The same announcement also saw Twitter announce the purchase of cross-device targeting company TellApart in a deal reported to be worth $533m, making it one of the biggest in its history.
“Consumers now move fluidly between apps, devices and platforms, and we need measurement models that take this behavior into account. For marketers to truly understand the consumer path to conversion across multiple devices and platforms, measurement systems have to move beyond traditional attribution models,” reads a Twitter blog post detailing its latest positioning.
Elsewhere, Google also announced a similar tie-up this week with Chinese search engine Baidu, agencies who use DoubleClick Search to manage ad campaigns across multiple search engines like Google, Bing, and Yahoo Japan—can extend their reach to Baidu users globally.
Adobe announces Tumri purchase
Meanwhile, Adobe this week used its European summit to announce it has acquired the Tumri advertising technology (also known as Ensemble) from Collective, to extend its programmatic advertising capabilities.

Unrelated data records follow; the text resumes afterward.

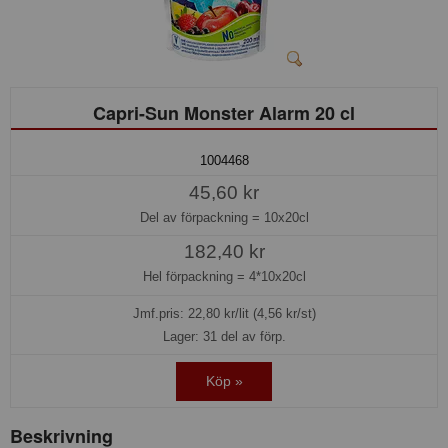
Capri-Sun Monster Alarm 20 cl
1004468
45,60 kr
Del av förpackning =
10x20cl
182,40 kr
Hel förpackning =
4*10x20cl
Jmf.pris:
22,80
kr/lit (4,56 kr/st)
Lager: 31 del av förp.
Köp »
Beskrivning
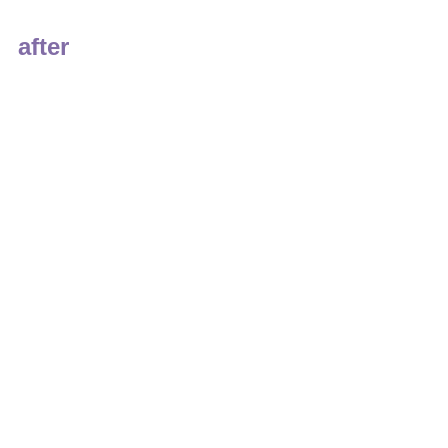
after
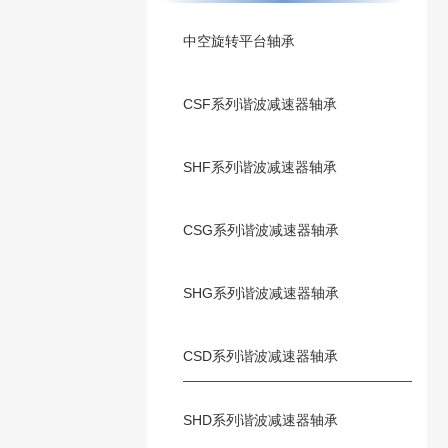
中空旋转平台轴承
CSF系列谐波减速器轴承
SHF系列谐波减速器轴承
CSG系列谐波减速器轴承
SHG系列谐波减速器轴承
CSD系列谐波减速器轴承
SHD系列谐波减速器轴承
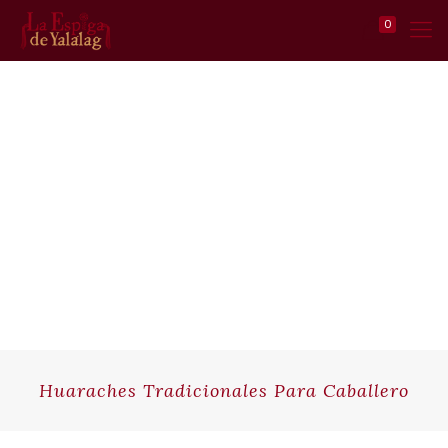
0
Huaraches Tradicionales Para Caballero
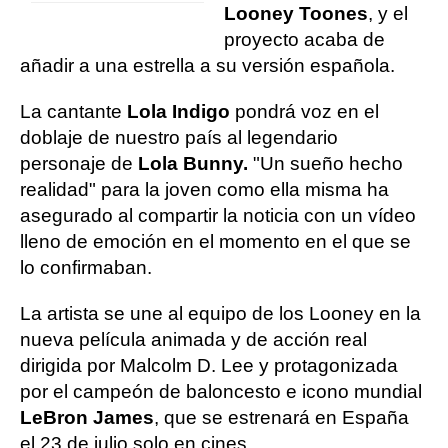
Looney Toones
, y el
proyecto acaba de
añadir a una estrella a su versión española.
La cantante
Lola Indigo
pondrá voz en el
doblaje de nuestro país al legendario
personaje de
Lola Bunny.
"Un sueño hecho
realidad" para la joven como ella misma ha
asegurado al compartir la noticia con un vídeo
lleno de emoción en el momento en el que se
lo confirmaban.
La artista se une al equipo de los Looney en la
nueva película animada y de acción real
dirigida por Malcolm D. Lee y protagonizada
por el campeón de baloncesto e icono mundial
LeBron James
, que se estrenará en España
el 23 de julio solo en cines.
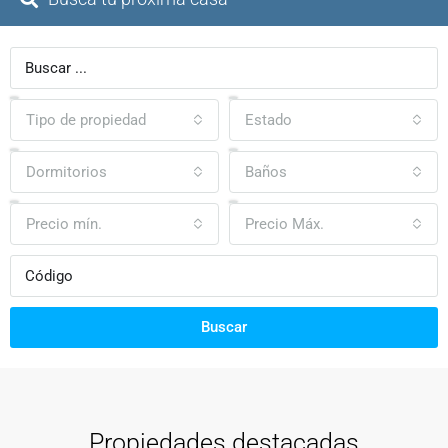
Tipo de propiedad
Estado
Dormitorios
Baños
Precio mín.
Precio Máx.
Buscar
Propiedades destacadas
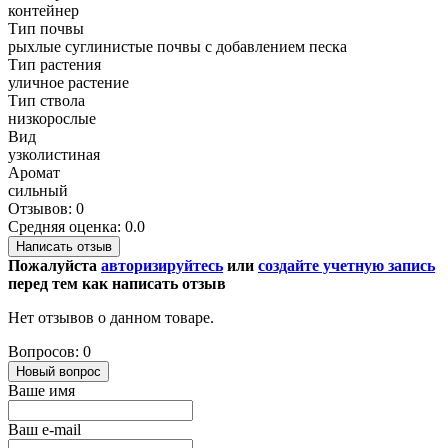
контейнер
Тип почвы
рыхлые суглинистые почвы с добавлением песка
Тип растения
уличное растение
Тип ствола
низкорослые
Вид
узколистиная
Аромат
сильный
Отзывов: 0
Средняя оценка: 0.0
Написать отзыв
Пожалуйста
авторизируйтесь
или
создайте учетную запись
перед тем как написать отзыв
Нет отзывов о данном товаре.
Вопросов: 0
Новый вопрос
Ваше имя
Ваш e-mail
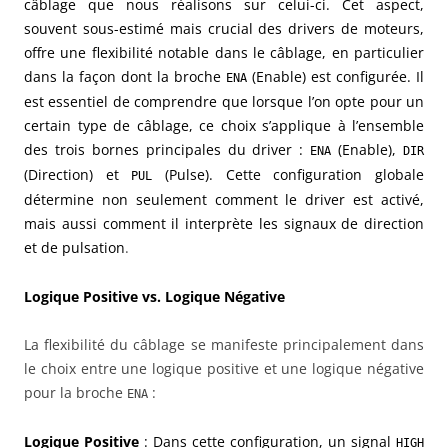
câblage que nous réalisons sur celui-ci. Cet aspect,
souvent sous-estimé mais crucial des drivers de moteurs,
offre une flexibilité notable dans le câblage, en particulier
dans la façon dont la broche
(Enable) est configurée. Il
ENA
est essentiel de comprendre que lorsque l’on opte pour un
certain type de câblage, ce choix s’applique à l’ensemble
des trois bornes principales du driver :
(Enable),
ENA
DIR
(Direction) et
(Pulse). Cette configuration globale
PUL
détermine non seulement comment le driver est activé,
mais aussi comment il interprète les signaux de direction
et de pulsation
.
Logique Positive vs. Logique Négative
La flexibilité du câblage se manifeste principalement dans
le choix entre une logique positive et une logique négative
pour la broche
:
ENA
Logique Positive
: Dans cette configuration, un signal
HIGH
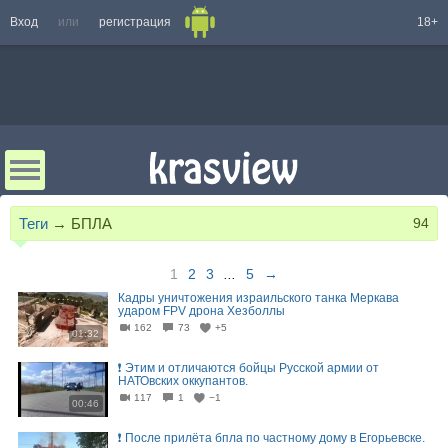
Вход
или
регистрация
18+
Теги
→
БПЛА
94
1
2
3
...
5
→
Кадры уничтожения израильского танка Меркава
ударом FPV дрона Хезболлы
162
73
+5
01:32
❗ Этим и отличаются бойцы Русской армии от
НАТОвских оккупантов.
117
1
−1
00:46
❗️ После прилёта бпла по частному дому в Егорьевске.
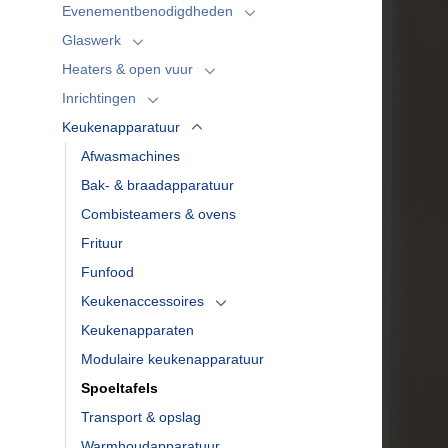
Evenementbenodigdheden
Glaswerk
Heaters & open vuur
Inrichtingen
Keukenapparatuur
Afwasmachines
Bak- & braadapparatuur
Combisteamers & ovens
Frituur
Funfood
Keukenaccessoires
Keukenapparaten
Modulaire keukenapparatuur
Spoeltafels
Transport & opslag
Warmhoudapparatuur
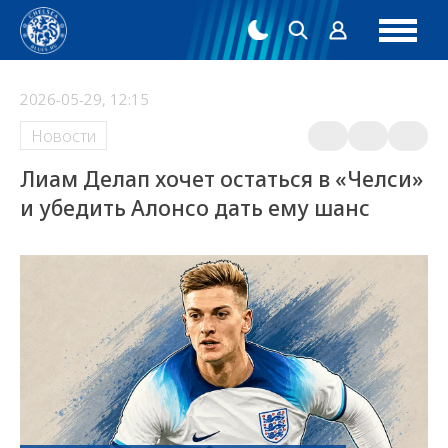
2026-05-29, 12:15
Новости
Лиам Делап хочет остаться в «Челси»
и убедить Алонсо дать ему шанс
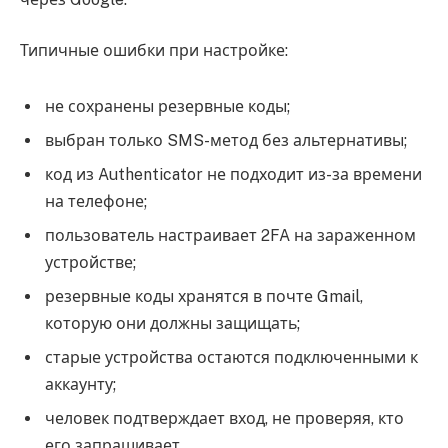
Типичные ошибки при настройке:
не сохранены резервные коды;
выбран только SMS-метод без альтернативы;
код из Authenticator не подходит из-за времени
на телефоне;
пользователь настраивает 2FA на зараженном
устройстве;
резервные коды хранятся в почте Gmail,
которую они должны защищать;
старые устройства остаются подключенными к
аккаунту;
человек подтверждает вход, не проверяя, кто
его запрашивает.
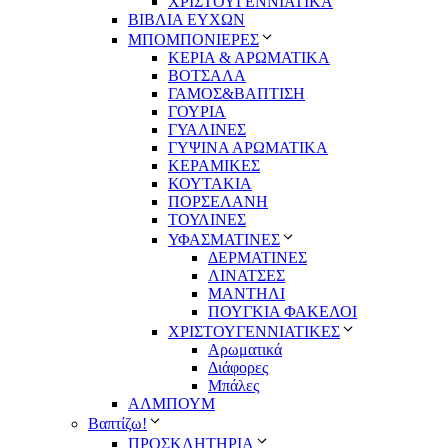
ΧΡΙΣΤΟΥΓΕΝΝΙΑΤΙΚΑ
ΒΙΒΛΙΑ ΕΥΧΩΝ
ΜΠΟΜΠΟΝΙΕΡΕΣ
ΚΕΡΙΑ & ΑΡΩΜΑΤΙΚΑ
ΒΟΤΣΑΛΑ
ΓΑΜΟΣ&ΒΑΠΤΙΣΗ
ΓΟΥΡΙΑ
ΓΥΑΛΙΝΕΣ
ΓΥΨΙΝΑ ΑΡΩΜΑΤΙΚΑ
ΚΕΡΑΜΙΚΕΣ
ΚΟΥΤΑΚΙΑ
ΠΟΡΣΕΛΑΝΗ
ΤΟΥΛΙΝΕΣ
ΥΦΑΣΜΑΤΙΝΕΣ
ΔΕΡΜΑΤΙΝΕΣ
ΛΙΝΑΤΣΕΣ
ΜΑΝΤΗΛΙ
ΠΟΥΓΚΙΑ ΦΑΚΕΛΟΙ
ΧΡΙΣΤΟΥΓΕΝΝΙΑΤΙΚΕΣ
Αρωματικά
Διάφορες
Μπάλες
ΑΛΜΠΟΥΜ
Βαπτίζω!
ΠΡΟΣΚΛΗΤΗΡΙΑ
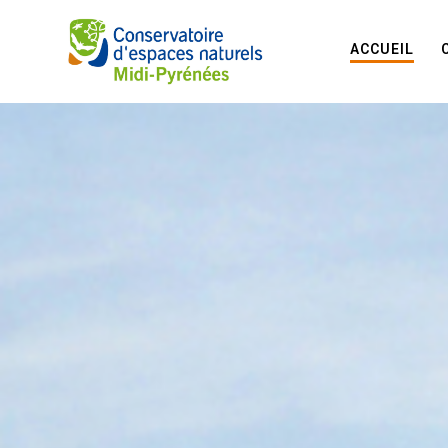
ACCUEIL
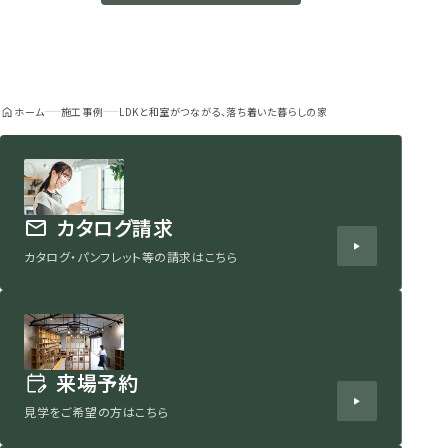
ホーム
施工事例
LDKと和室がつながる、落ち着いた暮らしの家
カタログ請求
カタログ・パンフレット等の請求はこちら
来場予約
見学をご希望の方はこちら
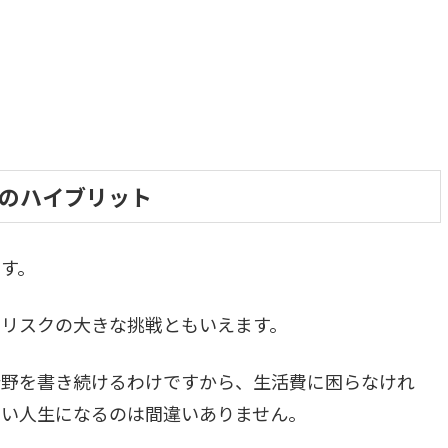
のハイブリット
す。
リスクの大きな挑戦ともいえます。
分野を書き続けるわけですから、生活費に困らなけれ
い人生になるのは間違いありません。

This technology will help advertisers scale the impact of their display ads by providing a missing link in the current advertising process: the ability to serve the most effective creative content during the programmatic ad buying process, according to the company.
With Dynamic Creative Optimisation (DCO), advertisers have a powerful tool to seamlessly build, personalise and deliver creative assets in real time to drive higher user engagement and conversion rates across devices. This will allow customers to scale and optimise ad creative through Adobe Media Optimiser in a way never before possible.